Today’s Daily Prompt was “Write a review of your life — or the life of someone close to you — as if it were a movie or a book.”
When I read that I rebelled, I didn’t like that idea at all. Should a life be “reviewed”? Should I reduce my own life or that of someone close to just a plot line?
I could take my grandfather’s life or my mother’s life or my own life and write a glowing review – that’s almost exactly what this Prompt is asking for. The alternative is to look at flaws and become a scathing critic. I’m not prepared to do that to myself or someone I love.
It seems that this Prompt is asking me to devalue one of the most precious things I know, a human life. How can I reduce a life to the same level as something so transitory as a book or a movie?
It also asks me to “review” it. This implies that I could rate one life against another, rate one as “better” or “worse”. I’m certainly not prepared to do that, how can I say that your life is better or worse than mine? A life is not something that has an assessable and variable value. Sure, it has a “value”, the person living it usually wants to keep it but how can I say one is a four star life while the other only rates three?
That doesn’t mean I don’t look at my life and assess it. As Socrates would have it “The unexamined life is not worth living”.
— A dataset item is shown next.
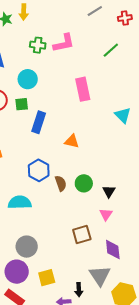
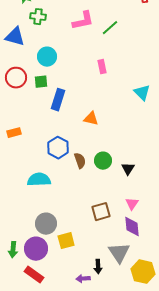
green cross: (38, 45) -> (38, 17), moved
green line: (111, 50) -> (110, 28), moved
pink rectangle: (83, 89) -> (102, 67), size x0.6
pink triangle: (106, 214) -> (132, 204), moved
yellow square: (47, 278) -> (66, 241), moved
But the examination Socrates is talking about is one of self reflection, a reflection for personal growth. Socrates is asking us to look at our life not to rate it but to see who we are and what we do, to look at our life not to criticise but to learn and grow.
There is still a problem here. At first it seems that Socrates is just asking us to use our ability to think deeply to become more than animals and live a life “worth living” but this then implies that if you don’t do that then you are less than those who do. It smacks of elitism.
Perhaps we might think of a slightly different translation of Socrates’ words. “A person cannot live an unexamined life.” That’s better, here I’m saying that you can’t help but examine your life. I think that’s true, we are constantly turning our critical faculties onto ourselves and our actions. To be alive and to be human is to think and the obvious place to turn that reasoning faculty is towards ourselves and our lives. We might not do so to the same philosophical level as Socrates but we all do it.
So we all write our own review of our life, we don’t do it to rate our lives but to learn and grow.
I’ve got a review of your life for you Dear Reader:
Dear Reader has a full life. Every day they wake to a world full of wonder and a life full of possibilities. Even on the darkest of days, though they may never admit it, something marvellous will happen. Some days seem dark and slow and some days seem to be bursting with joy but every day Dear Reader will learn something and every day make mistakes because that’s what it means to be human.
Enjoy your life, examine your life, but never think it has less value than any other.